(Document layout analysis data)

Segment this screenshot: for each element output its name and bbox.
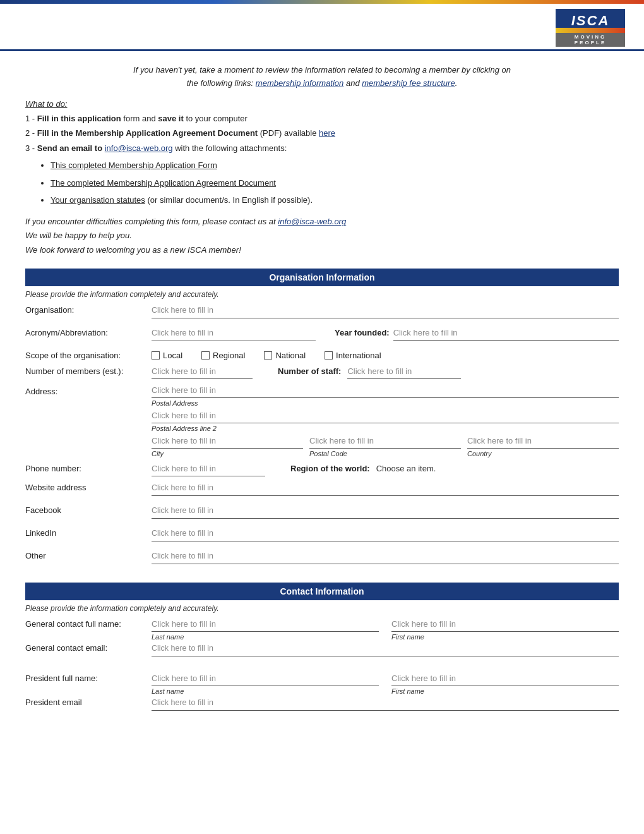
- logo-text: ISCA: [571, 13, 610, 29]
- address-line2-field[interactable]: Click here to fill in: [152, 411, 619, 423]
- contact-section-note: Please provide the information completel…: [25, 604, 619, 613]
- facebook-field[interactable]: Click here to fill in: [152, 506, 619, 519]
- website-field[interactable]: Click here to fill in: [152, 483, 619, 496]
- acronym-field[interactable]: Click here to fill in: [152, 329, 316, 341]
- other-row: Other Click here to fill in: [25, 551, 619, 567]
- general-contact-last-item: Click here to fill in Last name: [152, 619, 379, 641]
- facebook-row: Facebook Click here to fill in: [25, 505, 619, 522]
- members-row: Number of members (est.): Click here to …: [25, 366, 619, 379]
- general-contact-fields: Click here to fill in Last name Click he…: [152, 619, 619, 641]
- membership-info-link[interactable]: membership information: [256, 78, 343, 88]
- country-field[interactable]: Click here to fill in: [467, 436, 619, 449]
- president-first-item: Click here to fill in First name: [391, 674, 619, 695]
- intro-period: .: [455, 78, 458, 88]
- president-email-row: President email Click here to fill in: [25, 698, 619, 714]
- region-label: Region of the world:: [290, 464, 370, 473]
- checkbox-regional[interactable]: [201, 351, 210, 360]
- members-label: Number of members (est.):: [25, 366, 152, 376]
- contact-note-line1: If you encounter difficulties completing…: [25, 215, 619, 229]
- president-name-label: President full name:: [25, 674, 152, 683]
- general-contact-label: General contact full name:: [25, 619, 152, 629]
- step3: 3 - Send an email to info@isca-web.org w…: [25, 141, 619, 155]
- general-contact-last-field[interactable]: Click here to fill in: [152, 619, 379, 632]
- scope-local[interactable]: Local: [152, 351, 182, 360]
- address-row: Address: Click here to fill in Postal Ad…: [25, 385, 619, 457]
- phone-field[interactable]: Click here to fill in: [152, 464, 265, 476]
- other-field[interactable]: Click here to fill in: [152, 552, 619, 564]
- president-name-row: President full name: Click here to fill …: [25, 674, 619, 695]
- other-label: Other: [25, 551, 152, 560]
- president-last-item: Click here to fill in Last name: [152, 674, 379, 695]
- intro-and: and: [346, 78, 362, 88]
- address-label: Address:: [25, 385, 152, 396]
- website-row: Website address Click here to fill in: [25, 483, 619, 499]
- linkedin-row: LinkedIn Click here to fill in: [25, 528, 619, 545]
- city-field[interactable]: Click here to fill in: [152, 436, 303, 449]
- year-founded-pair: Year founded: Click here to fill in: [335, 328, 619, 341]
- bullet-1: This completed Membership Application Fo…: [51, 158, 619, 172]
- bullets-list: This completed Membership Application Fo…: [51, 158, 619, 207]
- country-sub: Country: [467, 450, 619, 457]
- scope-national[interactable]: National: [264, 351, 306, 360]
- what-to-do-heading: What to do:: [25, 97, 619, 111]
- org-section-note: Please provide the information completel…: [25, 290, 619, 299]
- contact-note-line3: We look forward to welcoming you as a ne…: [25, 243, 619, 257]
- postal-sub: Postal Code: [309, 450, 461, 457]
- scope-row: Scope of the organisation: Local Regiona…: [25, 351, 619, 360]
- general-contact-row: General contact full name: Click here to…: [25, 619, 619, 641]
- phone-row: Phone number: Click here to fill in Regi…: [25, 464, 619, 476]
- members-field[interactable]: Click here to fill in: [152, 366, 253, 379]
- intro-paragraph: If you haven't yet, take a moment to rev…: [25, 64, 619, 90]
- org-field[interactable]: Click here to fill in: [152, 306, 619, 318]
- address-line1-sub: Postal Address: [152, 399, 619, 407]
- scope-label: Scope of the organisation:: [25, 351, 152, 360]
- scope-international-label: International: [336, 351, 381, 360]
- contact-note-line2: We will be happy to help you.: [25, 229, 619, 243]
- checkbox-local[interactable]: [152, 351, 160, 360]
- here-link[interactable]: here: [319, 128, 335, 138]
- bullet-3: Your organisation statutes (or similar d…: [51, 193, 619, 207]
- logo-stripe: [556, 28, 625, 33]
- general-contact-first-field[interactable]: Click here to fill in: [391, 619, 619, 632]
- scope-regional[interactable]: Regional: [201, 351, 245, 360]
- email-link-step3[interactable]: info@isca-web.org: [105, 143, 173, 153]
- general-email-field[interactable]: Click here to fill in: [152, 644, 619, 656]
- linkedin-field[interactable]: Click here to fill in: [152, 529, 619, 541]
- org-label: Organisation:: [25, 305, 152, 315]
- general-contact-last-sub: Last name: [152, 633, 379, 641]
- address-line1-field[interactable]: Click here to fill in: [152, 385, 619, 398]
- logo-subtitle: MOVING PEOPLE: [556, 33, 625, 47]
- staff-label: Number of staff:: [278, 366, 341, 376]
- president-last-field[interactable]: Click here to fill in: [152, 674, 379, 686]
- checkbox-national[interactable]: [264, 351, 272, 360]
- contact-email-link[interactable]: info@isca-web.org: [278, 217, 346, 226]
- page-content: If you haven't yet, take a moment to rev…: [0, 51, 644, 748]
- org-row: Organisation: Click here to fill in: [25, 305, 619, 322]
- org-section: Organisation Information Please provide …: [25, 269, 619, 567]
- contact-note: If you encounter difficulties completing…: [25, 215, 619, 257]
- step2: 2 - Fill in the Membership Application A…: [25, 126, 619, 140]
- address-line2-sub: Postal Address line 2: [152, 425, 619, 432]
- membership-fee-link[interactable]: membership fee structure: [362, 78, 455, 88]
- staff-field[interactable]: Click here to fill in: [347, 366, 461, 379]
- checkbox-international[interactable]: [325, 351, 333, 360]
- president-first-field[interactable]: Click here to fill in: [391, 674, 619, 686]
- president-email-field[interactable]: Click here to fill in: [152, 698, 619, 711]
- postal-field[interactable]: Click here to fill in: [309, 436, 461, 449]
- acronym-row: Acronym/Abbreviation: Click here to fill…: [25, 328, 619, 344]
- intro-text2: the following links:: [187, 78, 254, 88]
- year-founded-label: Year founded:: [335, 328, 390, 337]
- year-founded-field[interactable]: Click here to fill in: [393, 328, 619, 341]
- president-email-label: President email: [25, 698, 152, 707]
- logo-area: ISCA MOVING PEOPLE: [556, 9, 625, 47]
- president-name-fields: Click here to fill in Last name Click he…: [152, 674, 619, 695]
- linkedin-label: LinkedIn: [25, 528, 152, 538]
- scope-regional-label: Regional: [213, 351, 245, 360]
- scope-international[interactable]: International: [325, 351, 381, 360]
- spacer: [25, 666, 619, 674]
- region-select[interactable]: Choose an item.: [376, 464, 436, 473]
- scope-options: Local Regional National International: [152, 351, 619, 360]
- phone-label: Phone number:: [25, 464, 152, 473]
- scope-local-label: Local: [163, 351, 182, 360]
- address-line3: Click here to fill in Click here to fill…: [152, 436, 619, 449]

## Work item:
Your answer should consist of all lines above that include the string "other".

## The answer:
- other-row: Other Click here to fill in: [25, 551, 619, 567]
- other-field[interactable]: Click here to fill in: [152, 552, 619, 564]
- other-label: Other: [25, 551, 152, 560]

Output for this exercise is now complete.